* WHAT NEEDS TO BE DONE
Transcribe every entry precisely, omitting nothing.

(Collected data)
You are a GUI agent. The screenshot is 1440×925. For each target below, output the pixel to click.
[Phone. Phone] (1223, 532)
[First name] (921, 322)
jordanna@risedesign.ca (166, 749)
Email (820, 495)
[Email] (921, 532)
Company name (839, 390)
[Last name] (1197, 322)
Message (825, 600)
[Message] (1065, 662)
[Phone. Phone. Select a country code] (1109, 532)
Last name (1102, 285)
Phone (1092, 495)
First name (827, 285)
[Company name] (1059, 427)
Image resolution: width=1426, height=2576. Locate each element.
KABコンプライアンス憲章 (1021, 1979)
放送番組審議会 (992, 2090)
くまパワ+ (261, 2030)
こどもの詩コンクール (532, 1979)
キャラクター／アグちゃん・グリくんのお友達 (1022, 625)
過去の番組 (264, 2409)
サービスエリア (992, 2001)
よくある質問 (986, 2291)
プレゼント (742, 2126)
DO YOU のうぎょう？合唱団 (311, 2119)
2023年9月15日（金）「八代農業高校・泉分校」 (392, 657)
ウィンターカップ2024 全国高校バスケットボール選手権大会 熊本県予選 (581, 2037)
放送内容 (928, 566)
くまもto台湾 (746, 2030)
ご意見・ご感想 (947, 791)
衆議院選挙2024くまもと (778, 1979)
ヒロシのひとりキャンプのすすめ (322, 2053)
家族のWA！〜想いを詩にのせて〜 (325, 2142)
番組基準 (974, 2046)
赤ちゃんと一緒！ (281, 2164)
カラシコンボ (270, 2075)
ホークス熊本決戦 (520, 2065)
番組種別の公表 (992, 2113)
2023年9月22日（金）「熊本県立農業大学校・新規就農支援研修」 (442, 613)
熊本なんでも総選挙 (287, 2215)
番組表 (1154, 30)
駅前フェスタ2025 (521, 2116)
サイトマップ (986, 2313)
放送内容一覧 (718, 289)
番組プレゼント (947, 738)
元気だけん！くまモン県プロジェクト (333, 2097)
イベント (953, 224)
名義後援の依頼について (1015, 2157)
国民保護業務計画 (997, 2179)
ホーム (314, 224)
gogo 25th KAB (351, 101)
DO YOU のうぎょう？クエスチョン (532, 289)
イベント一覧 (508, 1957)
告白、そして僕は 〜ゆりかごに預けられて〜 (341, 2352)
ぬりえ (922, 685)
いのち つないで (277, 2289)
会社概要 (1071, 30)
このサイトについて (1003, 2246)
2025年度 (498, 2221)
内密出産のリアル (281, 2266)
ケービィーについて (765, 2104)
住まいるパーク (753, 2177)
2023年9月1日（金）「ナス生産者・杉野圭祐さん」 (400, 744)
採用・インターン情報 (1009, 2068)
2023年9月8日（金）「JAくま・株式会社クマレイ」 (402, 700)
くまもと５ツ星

* WRITTEN ANSWER
You are a GUI agent. The screenshot is 1440×925. For each target below, output the pixel to click.
[Phone. Phone] (1223, 532)
[First name] (921, 322)
jordanna@risedesign.ca (166, 749)
Email (820, 495)
[Email] (921, 532)
Company name (839, 390)
[Last name] (1197, 322)
Message (825, 600)
[Message] (1065, 662)
[Phone. Phone. Select a country code] (1109, 532)
Last name (1102, 285)
Phone (1092, 495)
First name (827, 285)
[Company name] (1059, 427)
Image resolution: width=1426, height=2576. Locate each element.
KABコンプライアンス憲章 (1021, 1979)
放送番組審議会 (992, 2090)
くまパワ+ (261, 2030)
こどもの詩コンクール (532, 1979)
キャラクター／アグちゃん・グリくんのお友達 (1022, 625)
過去の番組 (264, 2409)
サービスエリア (992, 2001)
よくある質問 (986, 2291)
プレゼント (742, 2126)
DO YOU のうぎょう？合唱団 (311, 2119)
2023年9月15日（金）「八代農業高校・泉分校」 (392, 657)
ウィンターカップ2024 全国高校バスケットボール選手権大会 熊本県予選 (581, 2037)
放送内容 (928, 566)
くまもto台湾 (746, 2030)
ご意見・ご感想 (947, 791)
衆議院選挙2024くまもと (778, 1979)
ヒロシのひとりキャンプのすすめ (322, 2053)
家族のWA！〜想いを詩にのせて〜 (325, 2142)
番組基準 (974, 2046)
赤ちゃんと一緒！ (281, 2164)
カラシコンボ (270, 2075)
ホークス熊本決戦 (520, 2065)
番組種別の公表 (992, 2113)
2023年9月22日（金）「熊本県立農業大学校・新規就農支援研修」 (442, 613)
熊本なんでも総選挙 (287, 2215)
番組表 (1154, 30)
駅前フェスタ2025 (521, 2116)
サイトマップ (986, 2313)
放送内容一覧 (718, 289)
番組プレゼント (947, 738)
元気だけん！くまモン県プロジェクト (333, 2097)
イベント (953, 224)
名義後援の依頼について (1015, 2157)
国民保護業務計画 (997, 2179)
ホーム (314, 224)
gogo 25th KAB (351, 101)
DO YOU のうぎょう？クエスチョン (532, 289)
イベント一覧 (508, 1957)
告白、そして僕は 〜ゆりかごに預けられて〜 (341, 2352)
ぬりえ (922, 685)
いのち つないで (277, 2289)
会社概要 (1071, 30)
このサイトについて (1003, 2246)
2025年度 (498, 2221)
内密出産のリアル (281, 2266)
ケービィーについて (765, 2104)
住まいるパーク (753, 2177)
2023年9月1日（金）「ナス生産者・杉野圭祐さん」 (400, 744)
採用・インターン情報 (1009, 2068)
2023年9月8日（金）「JAくま・株式会社クマレイ」 (402, 700)
くまもと５ツ星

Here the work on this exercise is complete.